Perhaps we’re underestimating the appeal of fresh blood given that we’re eleven months into a primary which remains choppy and unsettled. The process is meant to be choppy, though, and nothing is settled until primary voters start casting votes in February.
However, the horse race seems to be very fluid right now with a new poll showing former New York mayor Michael Bloomberg capturing six percent of Democratic primary voters. On the flip side, in the same poll, Sen. Kamala Harris has hit a new low of just two percent support nationally.
The results come from a polling partnership between The Hill and HarrisX, and give former vice president Joe Biden a handsome lead at thirty-one percent, with Sanders and Warren rounding out the top three:
Former New York City Mayor Michael Bloomberg (D) topped Sen. Kamala Harris (D-Calif.) in a new Hill-HarrisX poll of the Democratic presidential primary race.
The survey released on Monday found that support for the former mayor ticked up from 3 percent to 6 percent among likely Democratic voters and Democratic-leaning independents.
Sen. Kamala Harris (D-Calif.), meanwhile, fell behind with 2 percent support, a two-point decrease.
This marks the first Hill-HarrisX poll that has been taken since Bloomberg officially jumped into the 2020 race, though he was included as a possible candidate in a previous survey.
Here’s the complete breakdown of numbers where you can see who’s gaining and who’s dropping:
The “Unsure” number is something that not every pollster includes. Sometimes they will force poll respondents to at least provide a preference if they had to lean one way or another, or a list of preferences.
Kamala Harris Continues Nosedive
One more poll like this for Kamala Harris and the writing clearly has to be on the wall. We touched on this briefly on Monday but Harris’ campaign seems to be in freefall with senior staffers abandoning ship. The New York Times tried to assess why Harris unraveled so quickly. The answer? Terrible organization of resources, poor morale, and a big helping of nepotism:
Ms. Harris and her closest advisers made flawed decisions about which states to focus on, issues to emphasize and opponents to target, all the while refusing to make difficult personnel choices to impose order on an unwieldy campaign, according to more than 50 current and former campaign staff members and allies, most of whom spoke on condition of anonymity to disclose private conversations and assessments involving the candidate….
She also created an organization with a campaign chairwoman, Maya Harris, who goes unchallenged in part because she is Ms. Harris’s sister, and a manager, Mr. Rodriguez, who could not be replaced without likely triggering the resignations of the candidate’s consulting team. Even at this late date, aides said it’s unclear who’s in charge of the campaign….
But her troubles go beyond staffing and strategy: Her financial predicament is dire. The campaign has not taken a poll or been able to afford TV advertising since September, and it has all but quit buying Facebook ads in the last two months.
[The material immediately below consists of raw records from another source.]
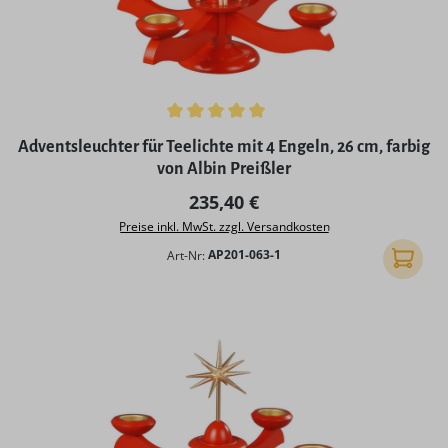
Durchschnittliche Bewertung von 5 von 5 Sternen
Adventsleuchter für Teelichte mit 4 Engeln, 26 cm, farbig
von Albin Preißler
Regulärer Preis:
235,40 €
Preise inkl. MwSt. zzgl. Versandkosten
Art-Nr:
AP201-063-1
In den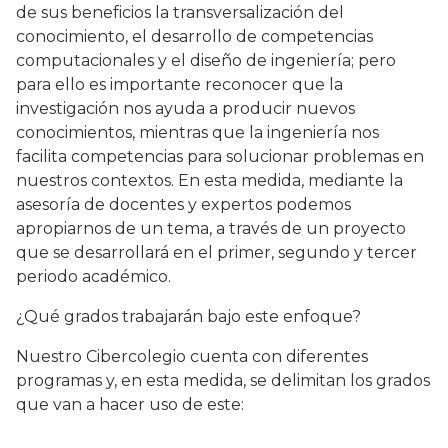
de sus beneficios la transversalización del
conocimiento, el desarrollo de competencias
computacionales y el diseño de ingeniería; pero
para ello es importante reconocer que la
investigación nos ayuda a producir nuevos
conocimientos, mientras que la ingeniería nos
facilita competencias para solucionar problemas en
nuestros contextos. En esta medida, mediante la
asesoría de docentes y expertos podemos
apropiarnos de un tema, a través de un proyecto
que se desarrollará en el primer, segundo y tercer
periodo académico.
¿Qué grados trabajarán bajo este enfoque?
Nuestro Cibercolegio cuenta con diferentes
programas y, en esta medida, se delimitan los grados
que van a hacer uso de este: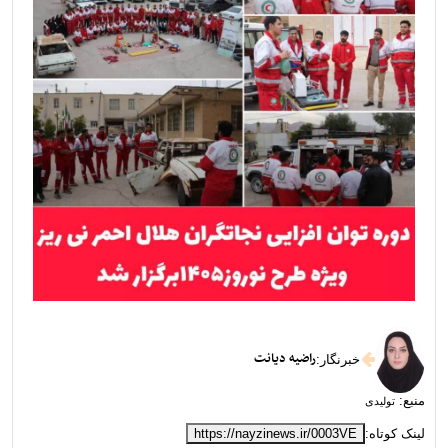
راضیه دیانت
خبرنگار
:
منبع:
تولیدی
لینک کوتاه:
https://nayzinews.ir/0003VE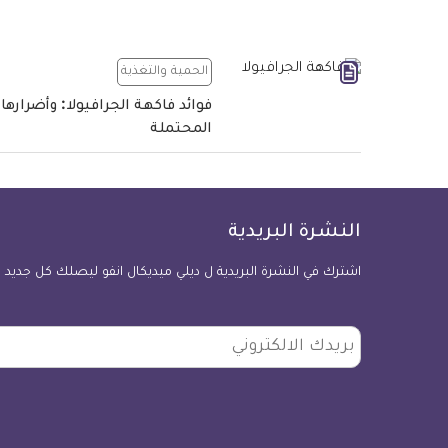
الحمية والتغذية
فوائد فاكهة الجرافيولا: وأضرارها
المحتملة
النشرة البريدية
اشترك في النشرة البريدية ل ديلي ميديكال انفو ليصلك كل جديد
بريدك
الالكتروني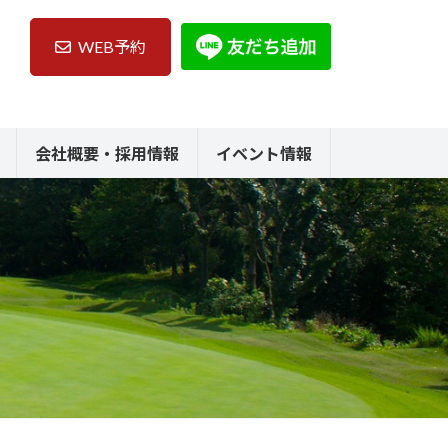
WEB予約
会社概要・採用情報
イベント情報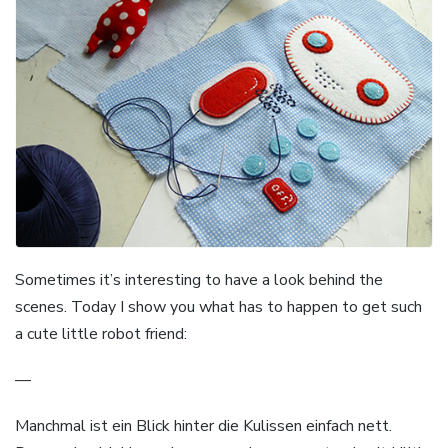
Sometimes it’s interesting to have a look behind the
scenes. Today I show you what has to happen to get such
a cute little robot friend:
—
Manchmal ist ein Blick hinter die Kulissen einfach nett.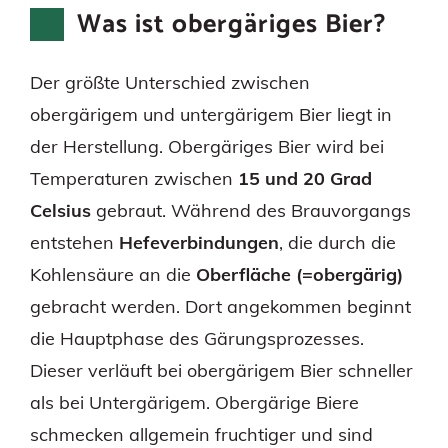
Was ist obergäriges Bier?
Der größte Unterschied zwischen
obergärigem und untergärigem Bier liegt in
der Herstellung. Obergäriges Bier wird bei
Temperaturen zwischen
15 und 20 Grad
Celsius
gebraut. Während des Brauvorgangs
entstehen
Hefeverbindungen
, die durch die
Kohlensäure an die
Oberfläche (=obergärig)
gebracht werden. Dort angekommen beginnt
die Hauptphase des Gärungsprozesses.
Dieser verläuft bei obergärigem Bier schneller
als bei Untergärigem. Obergärige Biere
schmecken allgemein fruchtiger und sind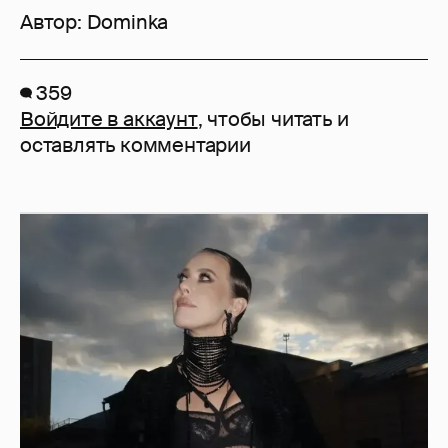
Автор:
Dominka
359
Войдите в аккаунт
, чтобы читать и
оставлять комментарии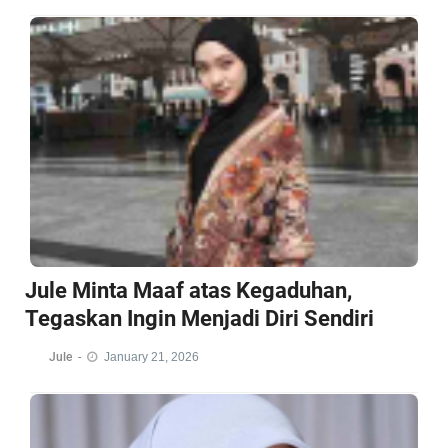
Jule Minta Maaf atas Kegaduhan,
Tegaskan Ingin Menjadi Diri Sendiri
Jule
-
January 21, 2026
Her advisers, after months of resistance, have only now signaled their desire for a group of former aides to begin a super PAC to finance an independent political effort on her behalf.
To some Democrats who know Ms. Harris, her struggles indicate larger limitations.
“You can’t run the country if you can’t run your campaign,” said Gil Duran, a former aide to Ms. Harris and other California Democrats who’s now the editorial page editor of the Sacramento Bee.
Running a successful national political campaign is hard, no one would argue with that broad statement. Running a national campaign that has to compete in dozens of early primary and caucus contests is not a job to envy, it’s a daily grind of endless tasks to complete and endless human resource issues finding reliable people to work at the national and state level. In short, setting up a successful campaign is seen as a precursor to setting up a functioning White House should the candidate win.
All of the campaigns have gone through rough patches when it comes to leadership, organization, and strategy questions. Sen. Bernie Sanders, perhaps, has had the most smooth transition into 2020 but that’s in part because he had a functioning apparatus from 2016 to fire back up just a few short years later.
There doesn’t seem to be a way forward for Harris now that she has been coupled to the stench of a losing campaign. Without proper organization in the important early states, much of which should already be in top shape, it will be hard to actually compete. Beyond that, her financial troubles may put an end to things quicker than a poor campaign strategy will.
In the meantime, Bloomberg is making a small splash that may or may not even last past the next few weeks beyond the next Democratic debate.